Dataset content Block Start
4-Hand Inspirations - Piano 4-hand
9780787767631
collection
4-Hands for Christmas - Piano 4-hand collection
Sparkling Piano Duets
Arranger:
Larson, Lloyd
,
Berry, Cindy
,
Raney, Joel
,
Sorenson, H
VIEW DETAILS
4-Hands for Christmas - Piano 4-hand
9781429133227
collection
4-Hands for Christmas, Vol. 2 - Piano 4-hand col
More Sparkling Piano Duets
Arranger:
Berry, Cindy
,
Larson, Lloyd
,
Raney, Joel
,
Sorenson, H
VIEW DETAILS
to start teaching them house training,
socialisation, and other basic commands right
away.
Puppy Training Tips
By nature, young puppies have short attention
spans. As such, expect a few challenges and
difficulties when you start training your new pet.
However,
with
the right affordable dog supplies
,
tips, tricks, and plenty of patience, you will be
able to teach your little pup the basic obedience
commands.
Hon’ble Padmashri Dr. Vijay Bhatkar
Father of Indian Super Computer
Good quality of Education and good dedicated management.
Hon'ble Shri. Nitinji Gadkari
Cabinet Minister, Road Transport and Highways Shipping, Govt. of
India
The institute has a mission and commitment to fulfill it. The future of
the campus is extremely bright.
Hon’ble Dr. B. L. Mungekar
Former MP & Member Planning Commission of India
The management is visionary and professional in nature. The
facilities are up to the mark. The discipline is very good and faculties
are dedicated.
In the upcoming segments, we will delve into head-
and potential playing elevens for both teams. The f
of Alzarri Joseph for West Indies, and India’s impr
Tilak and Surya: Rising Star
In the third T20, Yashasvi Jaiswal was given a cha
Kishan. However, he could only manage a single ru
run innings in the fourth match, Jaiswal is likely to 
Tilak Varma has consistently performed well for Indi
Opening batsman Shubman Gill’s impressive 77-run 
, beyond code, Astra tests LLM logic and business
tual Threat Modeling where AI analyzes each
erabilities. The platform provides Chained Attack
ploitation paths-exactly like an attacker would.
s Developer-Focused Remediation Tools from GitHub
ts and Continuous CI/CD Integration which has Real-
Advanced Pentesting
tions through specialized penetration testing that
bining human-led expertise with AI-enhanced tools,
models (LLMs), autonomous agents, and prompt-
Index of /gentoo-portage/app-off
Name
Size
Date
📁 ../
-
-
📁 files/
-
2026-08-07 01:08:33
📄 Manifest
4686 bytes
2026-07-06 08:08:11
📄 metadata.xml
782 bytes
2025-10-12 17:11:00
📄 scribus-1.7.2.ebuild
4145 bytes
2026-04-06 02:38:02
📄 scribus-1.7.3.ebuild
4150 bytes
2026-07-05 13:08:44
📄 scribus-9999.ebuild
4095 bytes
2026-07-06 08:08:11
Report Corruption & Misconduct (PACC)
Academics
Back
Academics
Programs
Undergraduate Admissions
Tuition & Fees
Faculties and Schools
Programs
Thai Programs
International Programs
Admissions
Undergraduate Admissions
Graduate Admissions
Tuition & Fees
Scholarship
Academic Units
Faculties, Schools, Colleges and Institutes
Dataset content Block End
Dataset content Block Start
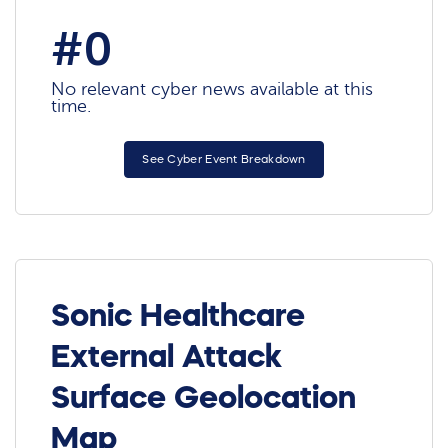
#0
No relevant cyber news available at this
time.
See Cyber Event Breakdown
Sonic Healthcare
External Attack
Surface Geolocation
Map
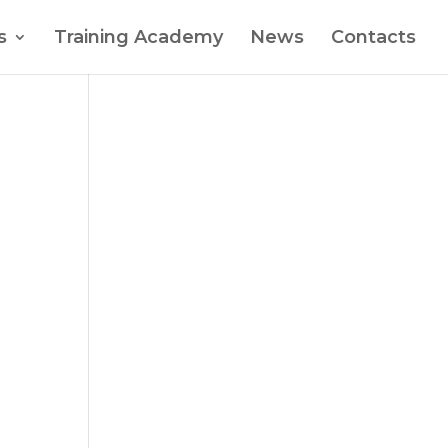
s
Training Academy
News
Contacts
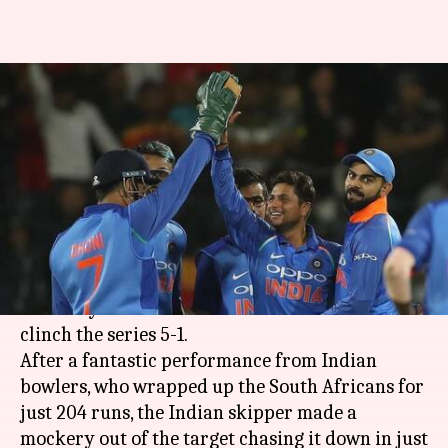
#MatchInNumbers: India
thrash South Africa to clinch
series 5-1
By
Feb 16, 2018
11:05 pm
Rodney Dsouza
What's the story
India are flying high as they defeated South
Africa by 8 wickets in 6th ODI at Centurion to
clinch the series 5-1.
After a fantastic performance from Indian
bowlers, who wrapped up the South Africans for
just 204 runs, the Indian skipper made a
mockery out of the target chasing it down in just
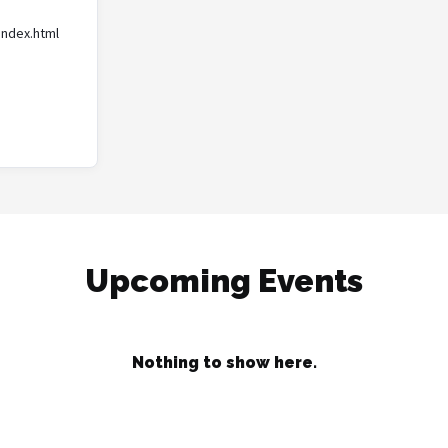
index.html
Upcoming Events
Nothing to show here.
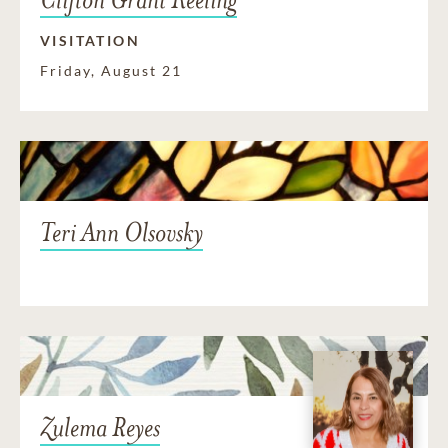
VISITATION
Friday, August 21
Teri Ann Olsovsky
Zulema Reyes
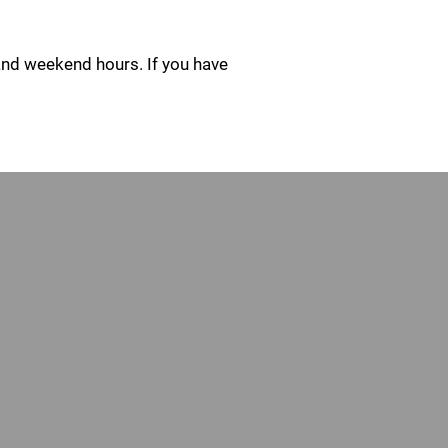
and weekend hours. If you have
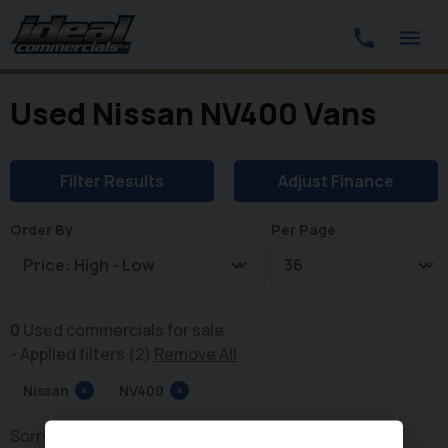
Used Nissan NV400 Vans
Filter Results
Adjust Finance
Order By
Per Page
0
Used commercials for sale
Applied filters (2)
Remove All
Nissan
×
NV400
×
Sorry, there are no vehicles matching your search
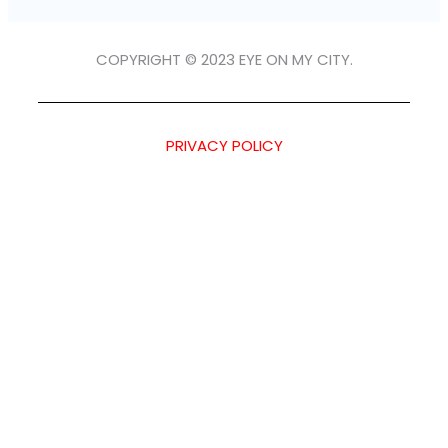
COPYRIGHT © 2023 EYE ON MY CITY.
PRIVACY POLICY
Dataset content Block End
Dataset content Block Start
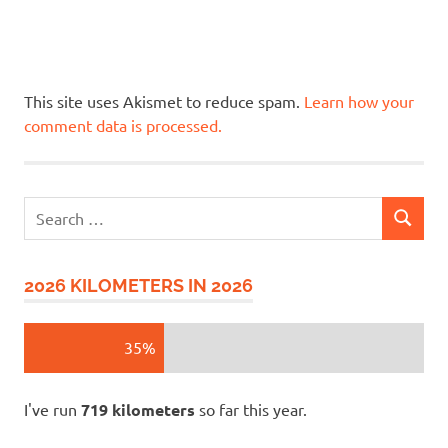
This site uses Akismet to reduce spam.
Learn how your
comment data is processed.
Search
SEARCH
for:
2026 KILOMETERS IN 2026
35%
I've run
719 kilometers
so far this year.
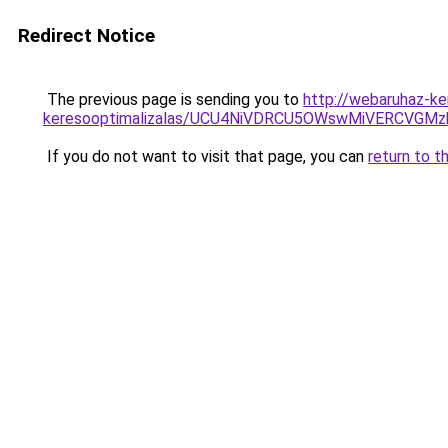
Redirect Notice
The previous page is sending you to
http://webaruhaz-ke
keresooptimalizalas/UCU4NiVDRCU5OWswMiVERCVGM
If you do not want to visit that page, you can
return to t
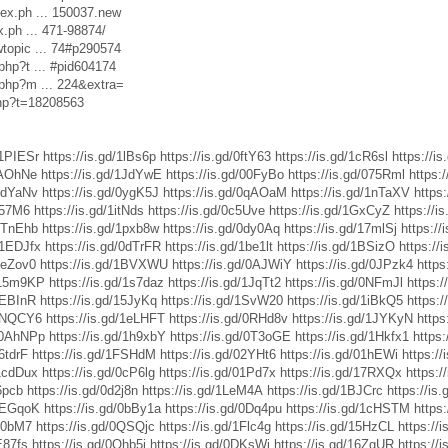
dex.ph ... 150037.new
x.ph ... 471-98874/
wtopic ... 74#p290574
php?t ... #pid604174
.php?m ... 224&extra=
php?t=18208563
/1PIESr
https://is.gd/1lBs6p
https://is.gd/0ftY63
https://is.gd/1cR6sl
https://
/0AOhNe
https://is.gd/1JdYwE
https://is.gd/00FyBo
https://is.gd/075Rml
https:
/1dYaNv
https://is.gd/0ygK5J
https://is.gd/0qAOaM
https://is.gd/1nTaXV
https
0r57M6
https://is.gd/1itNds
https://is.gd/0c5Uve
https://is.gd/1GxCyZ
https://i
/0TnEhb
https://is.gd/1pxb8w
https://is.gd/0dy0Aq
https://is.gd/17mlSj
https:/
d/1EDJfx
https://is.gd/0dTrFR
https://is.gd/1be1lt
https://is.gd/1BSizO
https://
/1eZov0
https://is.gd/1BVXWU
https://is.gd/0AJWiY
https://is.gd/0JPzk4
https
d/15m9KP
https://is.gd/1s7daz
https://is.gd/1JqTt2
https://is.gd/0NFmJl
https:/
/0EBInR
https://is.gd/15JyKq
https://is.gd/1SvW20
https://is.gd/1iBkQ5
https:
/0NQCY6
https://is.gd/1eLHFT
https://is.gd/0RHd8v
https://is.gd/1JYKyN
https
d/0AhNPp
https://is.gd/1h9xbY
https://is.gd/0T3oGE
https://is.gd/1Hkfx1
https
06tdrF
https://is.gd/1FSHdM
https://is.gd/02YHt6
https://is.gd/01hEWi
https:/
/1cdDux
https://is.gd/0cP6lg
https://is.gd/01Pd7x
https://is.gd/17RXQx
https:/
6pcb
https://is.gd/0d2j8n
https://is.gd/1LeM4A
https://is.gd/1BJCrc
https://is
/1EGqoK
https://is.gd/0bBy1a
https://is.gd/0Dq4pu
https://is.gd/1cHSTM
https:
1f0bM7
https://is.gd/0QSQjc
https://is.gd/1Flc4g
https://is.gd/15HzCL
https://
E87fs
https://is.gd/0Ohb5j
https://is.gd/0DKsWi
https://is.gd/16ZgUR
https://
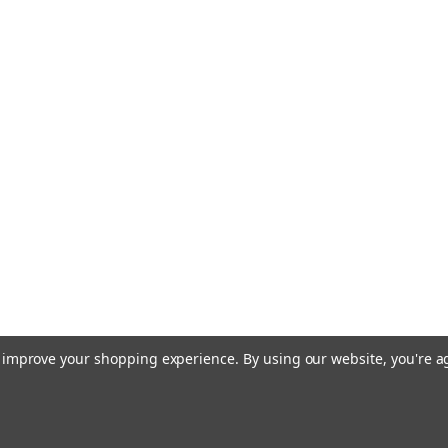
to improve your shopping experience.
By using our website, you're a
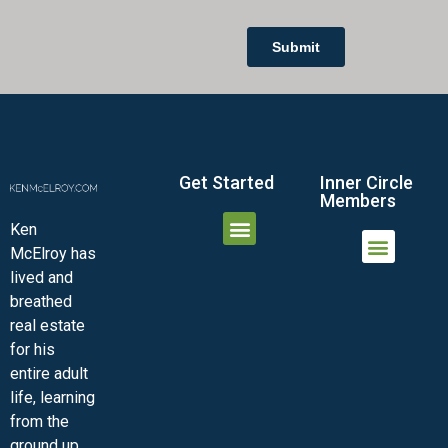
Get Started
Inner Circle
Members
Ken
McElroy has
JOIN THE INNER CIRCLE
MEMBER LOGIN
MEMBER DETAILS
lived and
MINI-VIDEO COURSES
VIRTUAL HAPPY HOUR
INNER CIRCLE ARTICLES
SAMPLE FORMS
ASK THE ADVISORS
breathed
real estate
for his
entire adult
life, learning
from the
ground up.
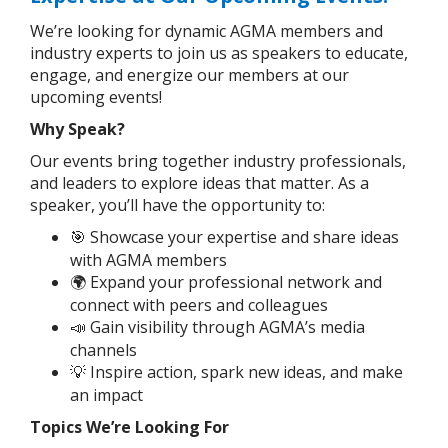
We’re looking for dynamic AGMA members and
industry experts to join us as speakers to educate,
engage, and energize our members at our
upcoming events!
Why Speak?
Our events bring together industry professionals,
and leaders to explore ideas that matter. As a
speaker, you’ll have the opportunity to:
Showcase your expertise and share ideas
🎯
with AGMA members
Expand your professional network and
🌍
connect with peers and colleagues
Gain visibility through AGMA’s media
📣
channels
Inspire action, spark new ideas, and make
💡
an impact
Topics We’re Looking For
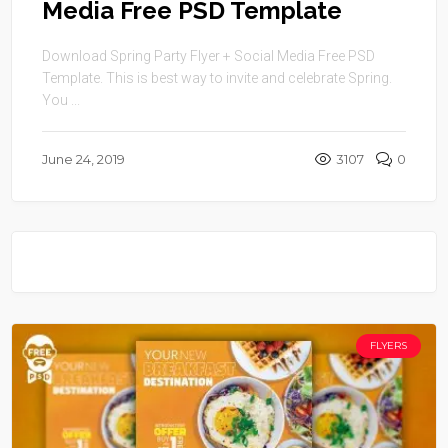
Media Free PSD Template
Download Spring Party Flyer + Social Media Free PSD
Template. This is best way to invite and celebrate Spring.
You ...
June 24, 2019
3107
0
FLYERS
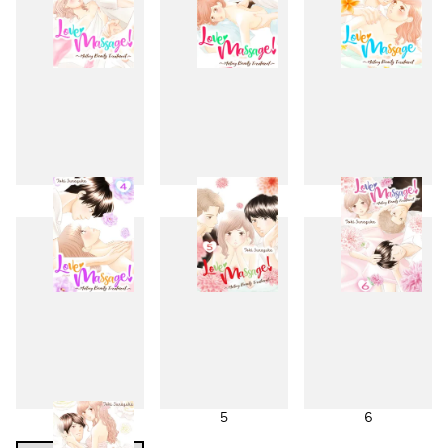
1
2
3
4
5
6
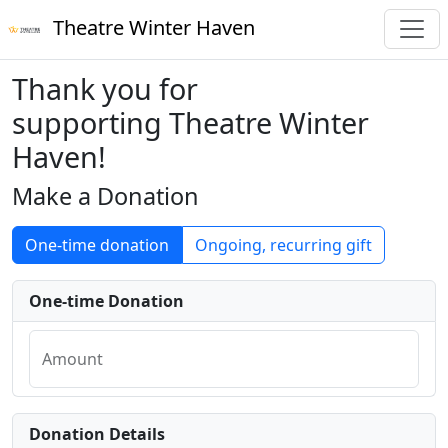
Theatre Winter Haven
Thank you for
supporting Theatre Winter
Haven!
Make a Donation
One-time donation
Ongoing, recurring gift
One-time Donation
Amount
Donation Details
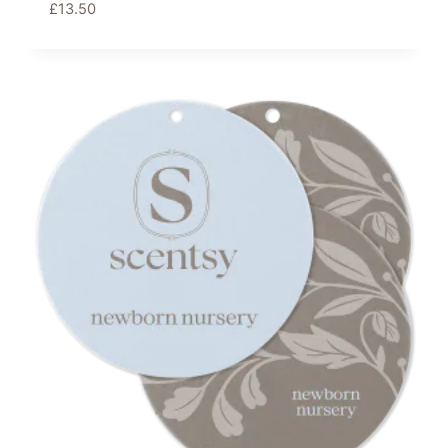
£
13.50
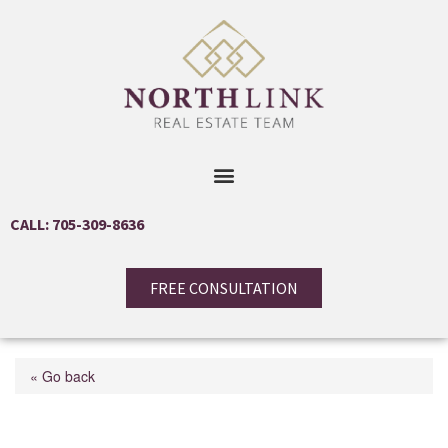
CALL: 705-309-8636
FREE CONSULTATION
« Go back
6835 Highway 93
Dataset content Block End
The answer must consist of every line in the records above that contains the word "Winter".

Theatre Winter Haven
supporting Theatre Winter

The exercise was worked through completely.